>>>>>
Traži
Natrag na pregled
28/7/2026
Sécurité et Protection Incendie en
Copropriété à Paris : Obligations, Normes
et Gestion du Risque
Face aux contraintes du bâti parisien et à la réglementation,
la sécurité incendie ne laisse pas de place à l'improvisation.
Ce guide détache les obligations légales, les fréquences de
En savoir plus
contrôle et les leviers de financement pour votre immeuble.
<<<<<
Directions
When you reach the line that contains "Sécurité et Protection Incendie en" in the material above, please copy it and every line after it exactly, stopping only at the last line.

Written answer
Sécurité et Protection Incendie en
Copropriété à Paris : Obligations, Normes
et Gestion du Risque
Face aux contraintes du bâti parisien et à la réglementation,
la sécurité incendie ne laisse pas de place à l'improvisation.
Ce guide détache les obligations légales, les fréquences de
En savoir plus
contrôle et les leviers de financement pour votre immeuble.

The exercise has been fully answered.